So, here's the full question:
Let $f:(X,d) \to (Y,d')$ be a function between two metric spaces. $f$ is continuous iff for each open set $O \subseteq Y$, $f^{-1}(O)$ is an open subset of $X$.
Proof Attempt:
Let $f: (X,d) \to (Y,d')$ be a function between two metric spaces and suppose that $f$ is continuous.
Let $O$ be an open set of $Y$. To prove that $f^{-1}(O)$ is open, we need to show that it is a neighbourhood of each of its points. Let $p \in f^{-1}(O)$ be arbitrary but fixed. Then, $f(p) \in O$. Since, $O$ is a neighbourhood of $f(p)$ and $f$ is continuous, $f^{-1}(O)$ is a neighbourhood of $p$ and, therefore, of each of its points. Hence, $f^{-1}(O)$ is an open subset of $X$.
Now, suppose that for each open set $O$ of $Y$, $f^{-1}(O)$ is an open subset of $X$. Let $a \in X$ be arbitrary but fixed. Let $M$ be a neighbourhood of $f(a)$. Then:
$$\exists \epsilon > 0: S'(f(a),\epsilon) \subseteq M$$
Since $S'(f(a),\epsilon)$ is an open set, we can see that $f^{-1}(S'(f(a),\epsilon))$ is an open set. So, it follows that it is a neighbourhood of $a$. In particular, since it is the case that:
$$f^{-1}(S'(f(a),\epsilon)) \subseteq f^{-1}(M)$$
it follows that $f^{-1}(M)$ is a neighbourhood of $a$. That proves that $f$ is continuous at $a \in X$ and, therefore, continuous.
Does the proof above work? If it doesn't, why? How can I fix it?
Here I provide a slightly different way to prove the proposed result.
Let us start with the implication $(\Rightarrow)$ first.
Let $\mathcal{O}\subseteq Y$ be an open set. Then we have to prove that $f^{-1}(\mathcal{O})$ is open.
In order to do so, let's consider that $x\in f^{-1}(\mathcal{O})$.

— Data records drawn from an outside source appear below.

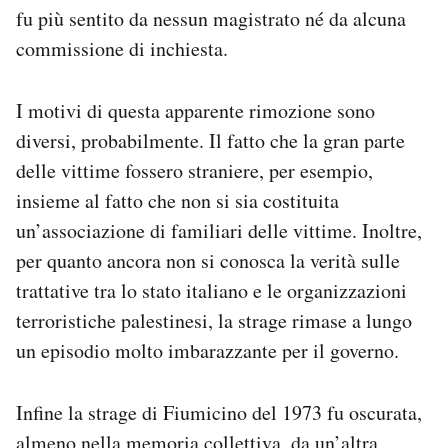
fu più sentito da nessun magistrato né da alcuna
commissione di inchiesta.
I motivi di questa apparente rimozione sono
diversi, probabilmente. Il fatto che la gran parte
delle vittime fossero straniere, per esempio,
insieme al fatto che non si sia costituita
un’associazione di familiari delle vittime. Inoltre,
per quanto ancora non si conosca la verità sulle
trattative tra lo stato italiano e le organizzazioni
terroristiche palestinesi, la strage rimase a lungo
un episodio molto imbarazzante per il governo.
Infine la strage di Fiumicino del 1973 fu oscurata,
almeno nella memoria collettiva, da un’altra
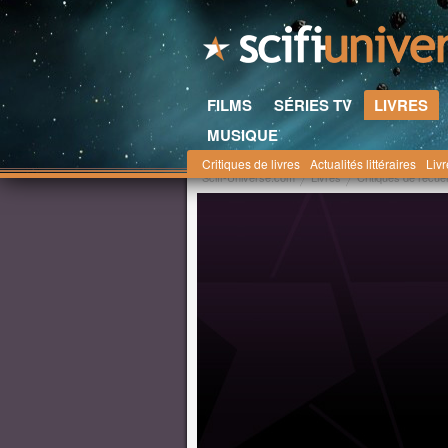
FILMS
SÉRIES TV
LIVRES
MUSIQUE
Critiques de livres
Actualités littéraires
Liv
Scifi-Universe.com
Livres
Critiques de recuei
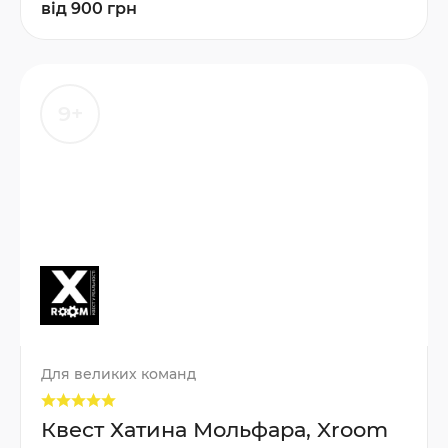
від 900 грн
9+
Для великих команд
Квест Хатина Мольфара, Xroom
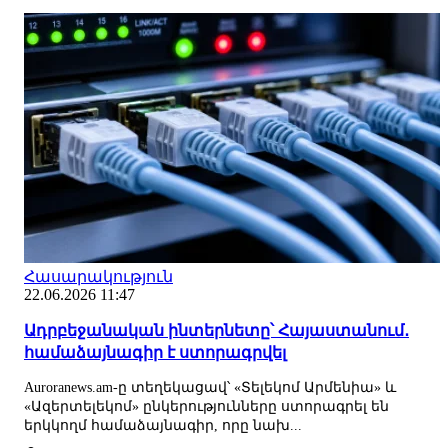
Հասարակություն
22.06.2026 11:47
Ադրբեջանական ինտերնետը՝ Հայաստանում․
համաձայնագիր է ստորագրվել
Auroranews.am-ը տեղեկացավ՝ «Տելեկոմ Արմենիա» և
«Ազերտելեկոմ» ընկերությունները ստորագրել են
երկկողմ համաձայնագիր, որը նախ...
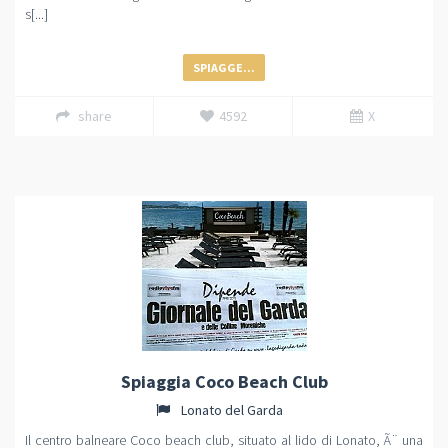
s[...]
SPIAGGE...
share
4592
X
Spiaggia Coco Beach Club
Lonato del Garda
Il centro balneare Coco beach club, situato al lido di Lonato, Ã¨ una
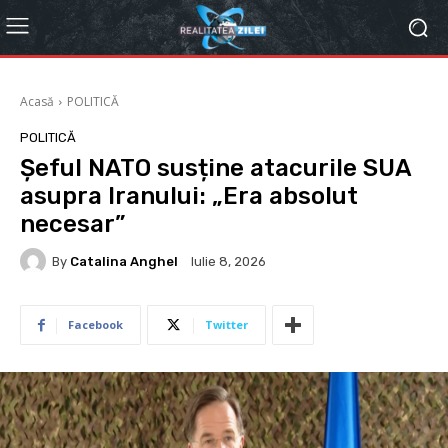
Acasă
POLITICĂ
POLITICĂ
Șeful NATO susține atacurile SUA
asupra Iranului: „Era absolut
necesar”
By
Catalina Anghel
Iulie 8, 2026
Facebook
Twitter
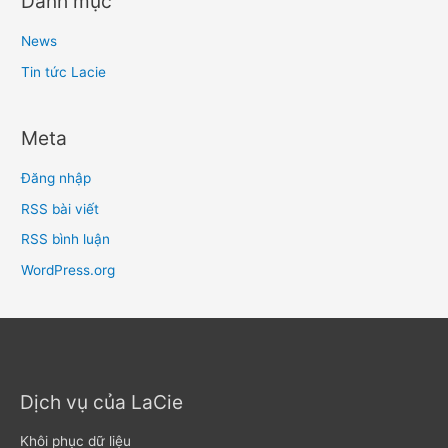
Danh mục
News
Tin tức Lacie
Meta
Đăng nhập
RSS bài viết
RSS bình luận
WordPress.org
Dịch vụ của LaCie
Khôi phục dữ liệu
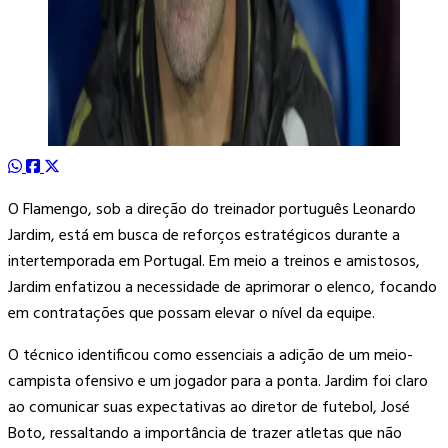
O Flamengo, sob a direção do treinador português Leonardo
Jardim, está em busca de reforços estratégicos durante a
intertemporada em Portugal. Em meio a treinos e amistosos,
Jardim enfatizou a necessidade de aprimorar o elenco, focando
em contratações que possam elevar o nível da equipe.
O técnico identificou como essenciais a adição de um meio-
campista ofensivo e um jogador para a ponta. Jardim foi claro
ao comunicar suas expectativas ao diretor de futebol, José
Boto, ressaltando a importância de trazer atletas que não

Then $f(x)\in\mathcal{O}$. Since $\mathcal{O}$ is open, there exists an $\varepsilon > 0$ such that $f(x)\in N_{\varepsilon}(f(x))\subseteq\mathcal{O} $.
Consequently, due to the continuity of $f$, we conclude there is a $\delta > 0$ s.t. \begin{align*} y\in N_{\delta}(x) \Rightarrow f(y)\in N_{\varepsilon}(f(x))\subseteq\mathcal{O} \Rightarrow y\in f^{-1}(\mathcal{O}) \end{align*}
which proves that $x\in N_{\delta}(x)\subseteq f^{-1}(\mathcal{O})$, whence we conclude that $f^{-1}(\mathcal{O})$ is open.
We may now approach the second implication $(\Leftarrow)$.
We have to prove that for every $\varepsilon > 0$ and every $x_{0}\in X$, there corresponds a $\delta > 0$ s.t. for every $x\in X$ \begin{align*} d_{X}(x,x_{0}) < \delta \Rightarrow d_{Y}(f(x),f(x_{0})) < \varepsilon \end{align*}
Let $x_{0}\in X$ and $\varepsilon > 0$.
If we consider any open ball $N_{\varepsilon}(f(x_{0}))\subseteq Y$, we know that $f^{-1}(N_{\varepsilon}(f(x_{0}))$ is open due to the given assumption.
Since $x_{0}\in f^{-1}(N_{\varepsilon}(f(x_{0}))$, there exists an open ball s.t. $x_{0}\in N_{\delta}(x_{0})\subseteq f^{-1}(N_{\varepsilon}(f(x_{0}))$.
Finally, we conclude that for every $x_{0}\in X$ and every $\varepsilon > 0$, there corresponds a $\delta > 0$ s.t. \begin{align*} x\in N_{\delta}(x_{0}) \Rightarrow f(x)\in N_{\varepsilon}(f(x_{0})) \end{align*}
and we are done. Hopefully this helps.